Directions for this task: Although the entries contain pictures, only their text goes into the copy, set down exactly.

Provided records:

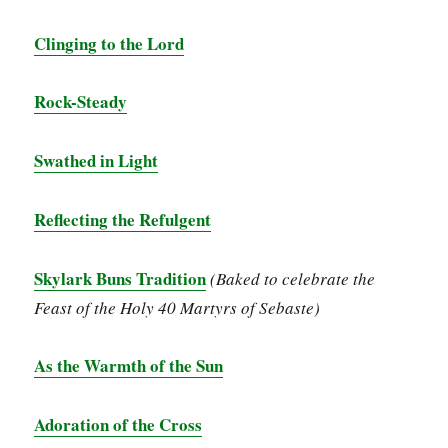
Clinging to the Lord
Rock-Steady
Swathed in Light
Reflecting the Refulgent
Skylark Buns Tradition
(Baked to celebrate the
Feast of the Holy 40 Martyrs of Sebaste)
As the Warmth of the Sun
Adoration of the Cross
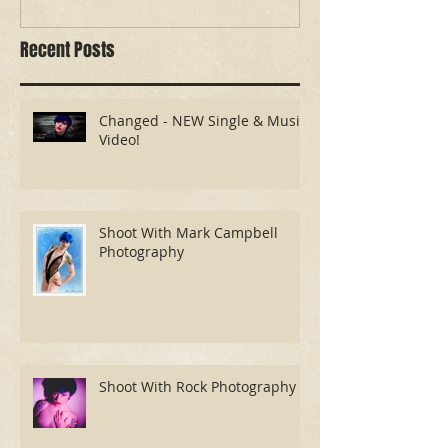
Recent Posts
Changed - NEW Single & Music
Video!
Shoot With Mark Campbell
Photography
Shoot With Rock Photography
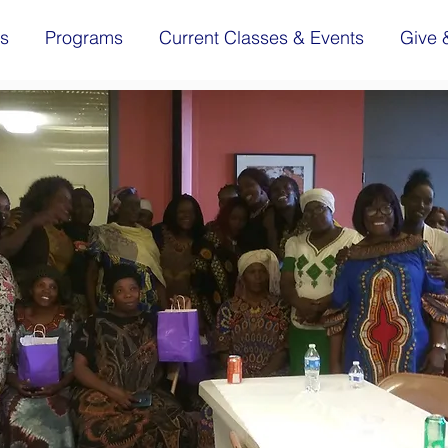
s
Programs
Current Classes & Events
Give 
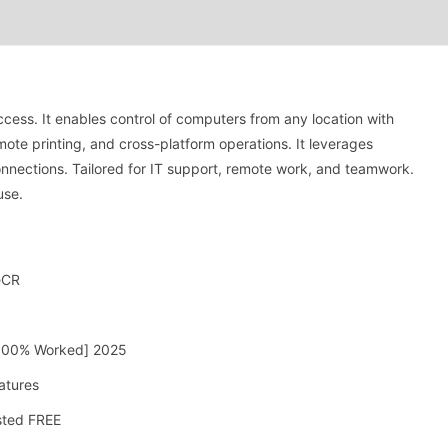
cess. It enables control of computers from any location with
remote printing, and cross-platform operations. It leverages
nnections. Tailored for IT support, remote work, and teamwork.
use.
eCR
 [100% Worked] 2025
atures
sted FREE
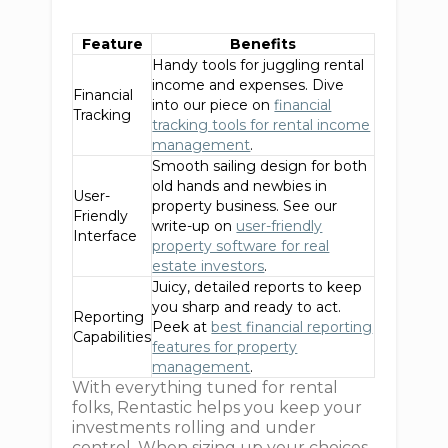
Feature
Benefits
Handy tools for juggling rental
income and expenses. Dive
Financial
into our piece on
financial
Tracking
tracking tools for rental income
management
.
Smooth sailing design for both
old hands and newbies in
User-
property business. See our
Friendly
write-up on
user-friendly
Interface
property software for real
estate investors
.
Juicy, detailed reports to keep
you sharp and ready to act.
Reporting
Peek at
best financial reporting
Capabilities
features for property
management
.
With everything tuned for rental
folks, Rentastic helps you keep your
investments rolling and under
control. When sizing up your choices,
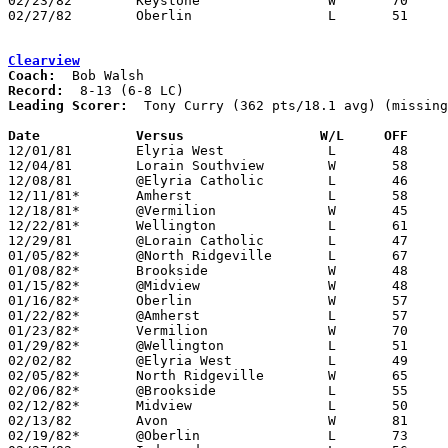
02/23/82	Keystone		W	70	50	Class AA Sectional Tournament at Elyria High School

02/27/82	Oberlin			L	51	57	Class AA Sectional Tournament at Elyria High School - NEED BOX

Clearview
Coach:
Record:
Leading Scorer:
  Tony Curry (362 pts/18.1 avg) (missing
Date		Versus		       W/L     OFF   

12/01/81	Elyria West		L	48	51

12/04/81	Lorain Southview	W	58	51	OT

12/08/81	@Elyria Catholic	L	46	60	NEED BOX

12/11/81*	Amherst			L	58	64

12/18/81*	@Vermilion		W	45	44

12/22/81*	Wellington		L	61	74

12/29/81	@Lorain Catholic	L	47	49

01/05/82*	@North Ridgeville	L	67	69

01/08/82*	Brookside		W	48	42

01/15/82*	@Midview		W	48	34

01/16/82*	Oberlin			W	57	53

01/22/82*	@Amherst		L	57	66

01/23/82*	Vermilion		W	70	66

01/29/82*	@Wellington		L	51	52

02/02/82	@Elyria West		L	49	60

02/05/82*	North Ridgeville	W	65	63

02/06/82*	@Brookside		L	55	63

02/12/82*	Midview			L	50	51

02/13/82	Avon			W	81	46

02/19/82*	@Oberlin		L	73	78
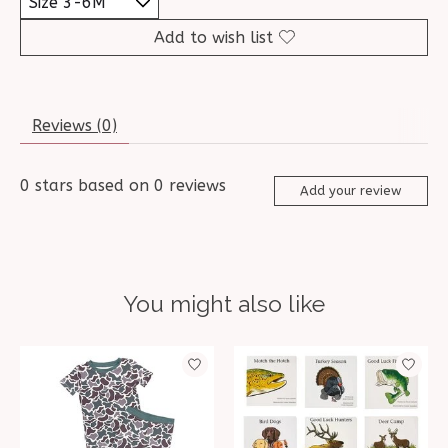
Add to wish list
Reviews (0)
0
stars based on
0
reviews
Add your review
You might also like
Product carousel items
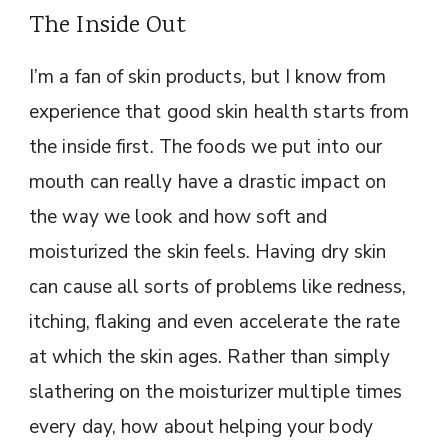
The Inside Out
I’m a fan of skin products, but I know from
experience that good skin health starts from
the inside first. The foods we put into our
mouth can really have a drastic impact on
the way we look and how soft and
moisturized the skin feels. Having dry skin
can cause all sorts of problems like redness,
itching, flaking and even accelerate the rate
at which the skin ages. Rather than simply
slathering on the moisturizer multiple times
every day, how about helping your body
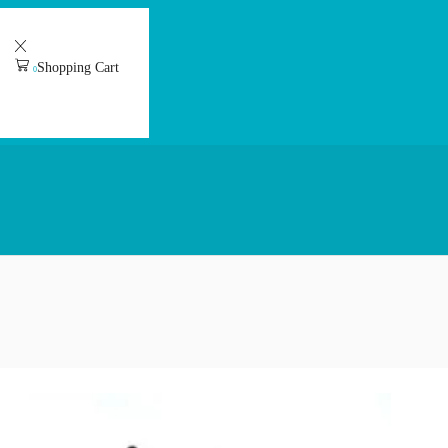
Shopping Cart
0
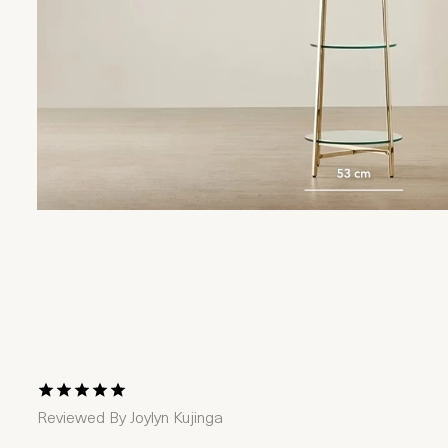
1 Star
2 Stars
3 Stars
4 Stars
5 Stars
Reviewed By
Joylyn Kujinga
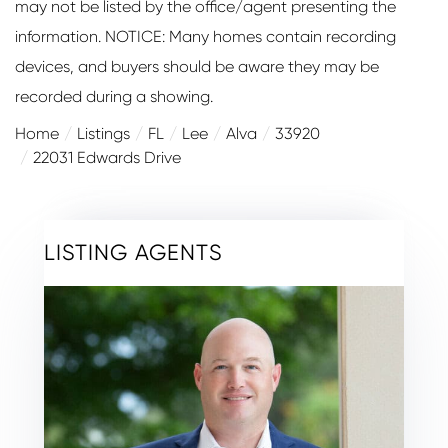
may not be listed by the office/agent presenting the
information. NOTICE: Many homes contain recording
devices, and buyers should be aware they may be
recorded during a showing.
Home
Listings
FL
Lee
Alva
33920
22031 Edwards Drive
LISTING AGENTS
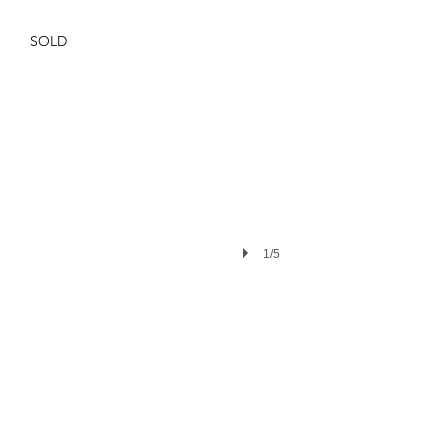
SOLD
1/5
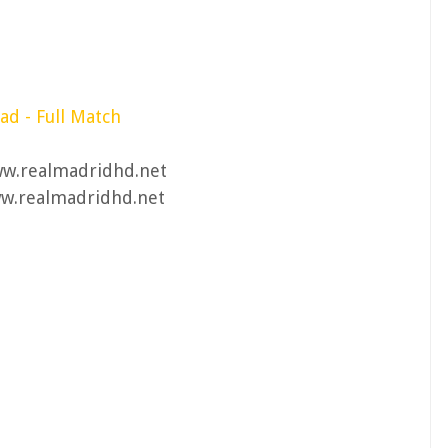
d - Full Match
ww.realmadridhd.net
ww.realmadridhd.net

Answer for this exercise:
Clinging to the Lord
Rock-Steady
Swathed in Light
Reflecting the Refulgent
Skylark Buns Tradition
(Baked to celebrate the
Feast of the Holy 40 Martyrs of Sebaste)
As the Warmth of the Sun
Adoration of the Cross
Recent Posts
Changed - NEW Single & Music
Video!
Shoot With Mark Campbell
Photography
Shoot With Rock Photography
s
Programs
Current Classes & Events
Give 
cess. It enables control of computers from any location with
remote printing, and cross-platform operations. It leverages
nnections. Tailored for IT support, remote work, and teamwork.
use.
eCR
 [100% Worked] 2025
atures
sted FREE
Feature
Benefits
Handy tools for juggling rental
income and expenses. Dive
Financial
into our piece on
financial
Tracking
tracking tools for rental income
management
.
Smooth sailing design for both
old hands and newbies in
User-
property business. See our
Friendly
write-up on
user-friendly
Interface
property software for real
estate investors
.
Juicy, detailed reports to keep
you sharp and ready to act.
Reporting
Peek at
best financial reporting
Capabilities
features for property
management
.
With everything tuned for rental
folks, Rentastic helps you keep your
investments rolling and under
control. When sizing up your choices,
02/23/82	Keystone		W	70	50	Class AA Sectional Tournament at Elyria High School

02/27/82	Oberlin			L	51	57	Class AA Sectional Tournament at Elyria High School - NEED BOX

Clearview
Coach:
Record:
Leading Scorer:
  Tony Curry (362 pts/18.1 avg) (missing
Date		Versus		       W/L     OFF   

12/01/81	Elyria West		L	48	51

12/04/81	Lorain Southview	W	58	51	OT

12/08/81	@Elyria Catholic	L	46	60	NEED BOX

12/11/81*	Amherst			L	58	64

12/18/81*	@Vermilion		W	45	44

12/22/81*	Wellington		L	61	74

12/29/81	@Lorain Catholic	L	47	49

01/05/82*	@North Ridgeville	L	67	69

01/08/82*	Brookside		W	48	42

01/15/82*	@Midview		W	48	34

01/16/82*	Oberlin			W	57	53

01/22/82*	@Amherst		L	57	66

01/23/82*	Vermilion		W	70	66

01/29/82*	@Wellington		L	51	52

02/02/82	@Elyria West		L	49	60

02/05/82*	North Ridgeville	W	65	63

02/06/82*	@Brookside		L	55	63

02/12/82*	Midview			L	50	51

02/13/82	Avon			W	81	46

02/19/82*	@Oberlin		L	73	78
Add to wish list
Reviews (0)
0
stars based on
0
reviews
Add your review
You might also like
Product carousel items
The Inside Out
I’m a fan of skin products, but I know from
experience that good skin health starts from
the inside first. The foods we put into our
mouth can really have a drastic impact on
the way we look and how soft and
moisturized the skin feels. Having dry skin
can cause all sorts of problems like redness,
itching, flaking and even accelerate the rate
at which the skin ages. Rather than simply
slathering on the moisturizer multiple times
every day, how about helping your body
Shopping Cart
0
1 Star
2 Stars
3 Stars
4 Stars
5 Stars
Reviewed By
Joylyn Kujinga
may not be listed by the office/agent presenting the
information. NOTICE: Many homes contain recording
devices, and buyers should be aware they may be
recorded during a showing.
Home
Listings
FL
Lee
Alva
33920
22031 Edwards Drive
LISTING AGENTS
SOLD
1/5
d - Full Match
ww.realmadridhd.net
ww.realmadridhd.net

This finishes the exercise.